METHODS:BACKGROUND:Neuroinflammation has been recognized as an important factor in the pathogenesis of Alzheimer's disease (AD). One of the most recognized pathways in mediating neuroinflammation is the prostaglandin E2-EP1 receptor pathway. OBJECTIVE:Here, we examined the efficacy of the selective EP1 antagonist ONO-8713 in limiting amyloid-β (Aβ), lesion volumes, and behavioral indexes in AD mouse models after ischemic stroke.

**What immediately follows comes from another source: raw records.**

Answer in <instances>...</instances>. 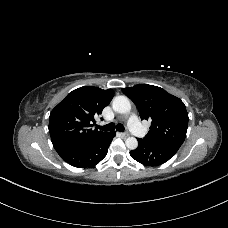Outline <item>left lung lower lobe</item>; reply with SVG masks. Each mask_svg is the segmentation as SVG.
<instances>
[{"mask_svg": "<svg viewBox=\"0 0 228 228\" xmlns=\"http://www.w3.org/2000/svg\"><path fill=\"white\" fill-rule=\"evenodd\" d=\"M138 142V147L130 151V155L139 163L147 166H157L167 162L180 148L174 144L149 142L144 139H138Z\"/></svg>", "mask_w": 228, "mask_h": 228, "instance_id": "obj_1", "label": "left lung lower lobe"}]
</instances>
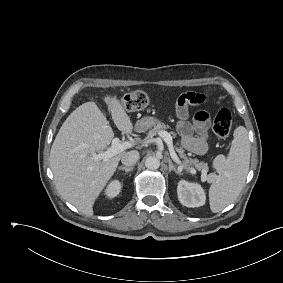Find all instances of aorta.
<instances>
[{
    "mask_svg": "<svg viewBox=\"0 0 283 283\" xmlns=\"http://www.w3.org/2000/svg\"><path fill=\"white\" fill-rule=\"evenodd\" d=\"M145 166L147 169L156 170L160 166V160L157 157L150 156L145 160Z\"/></svg>",
    "mask_w": 283,
    "mask_h": 283,
    "instance_id": "aorta-1",
    "label": "aorta"
}]
</instances>
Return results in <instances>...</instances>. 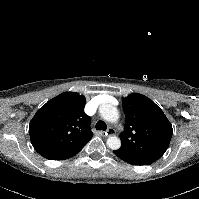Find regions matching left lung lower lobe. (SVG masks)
I'll list each match as a JSON object with an SVG mask.
<instances>
[{
	"label": "left lung lower lobe",
	"mask_w": 199,
	"mask_h": 199,
	"mask_svg": "<svg viewBox=\"0 0 199 199\" xmlns=\"http://www.w3.org/2000/svg\"><path fill=\"white\" fill-rule=\"evenodd\" d=\"M113 153L119 157L120 159H122L123 161L129 163V164H133V165H149L151 163H153L150 160H147L145 158L133 155L131 153L122 151V150H115L113 151Z\"/></svg>",
	"instance_id": "0a47b994"
}]
</instances>
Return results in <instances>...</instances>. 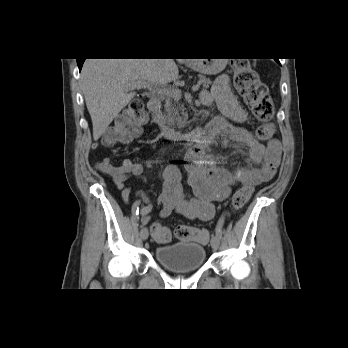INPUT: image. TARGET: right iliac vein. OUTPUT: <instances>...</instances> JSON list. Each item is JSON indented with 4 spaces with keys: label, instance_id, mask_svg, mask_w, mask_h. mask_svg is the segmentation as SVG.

METHODS:Transgenic APP/PS1, 3xTgAD, and wildtype (WT) mice were subjected to permanent distal middle cerebral artery occlusion (pdMCAO) and sham surgeries. Functional outcomes, memory, anatomical outcomes, and Aβ concentrations were assessed 14 days after surgery. RESULTS:pdMCAO resulted in significant deterioration in functional and anatomical outcomes in the transgenic mice compared with the WT mice. No relevant differences were observed in the behavioral tests when comparing the ONO-8713 and vehicle-treated groups. Significantly lower cavitation (p = 0.0373) and percent tissue loss (p = 0.0247) were observed in APP/PS1 + ONO-8713 mice compared with the WT + ONO-8713 mice. However, the percent tissue injury was significantly higher in APP/PS1 + ONO-8713 mice compared with WT + ONO-8713 group (p = 0.0373). Percent tissue loss was also significantly lower in the 3xTgAD + ONO-8713 mice than in the WT + ONO-8713 mice (p = 0.0185). ONO-8713 treatment also attenuated cortical microgliosis in APP/PS1 mice as compared with the vehicle (p = 0.0079); however, no differences were observed in astrogliosis across the groups. Finally, APP/PS1 mice presented characteristic Aβ load in the cortex while 3xTgAD mice exhibited very low Aβ levels. CONCLUSION:In conclusion, under the experimental conditions, EP1 receptor antagonist ONO-8713 showed modest benefits on anatomical outcomes after stroke, mainly in APP/PS1 mice.